__Task to carry out__: Using the records below, copy every line that holds the string "Ιονίου".

__Given records__:

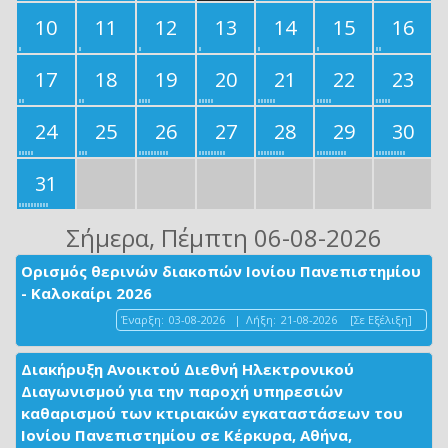
10
11
12
13
14
15
16
17
18
19
20
21
22
23
24
25
26
27
28
29
30
31
Σήμερα
, Πέμπτη 06-08-2026
Ορισμός θερινών διακοπών Ιονίου Πανεπιστημίου
- Καλοκαίρι 2026
Έναρξη:
03-08-2026
|
Λήξη:
21-08-2026
[Σε Εξέλιξη]
Διακήρυξη Ανοικτού Διεθνή Ηλεκτρονικού
Διαγωνισμού για την παροχή υπηρεσιών
καθαρισμού των κτιριακών εγκαταστάσεων του
Ιονίου Πανεπιστημίου σε Κέρκυρα, Αθήνα,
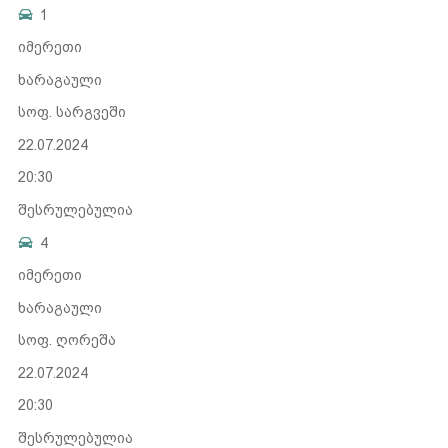
1
იმერეთი
ხარაგაული
სოფ. სარგვეში
22.07.2024
20:30
შესრულებულია
4
იმერეთი
ხარაგაული
სოფ. ღორეშა
22.07.2024
20:30
შესრულებულია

__Task response__:
Ορισμός θερινών διακοπών Ιονίου Πανεπιστημίου
Ιονίου Πανεπιστημίου σε Κέρκυρα, Αθήνα,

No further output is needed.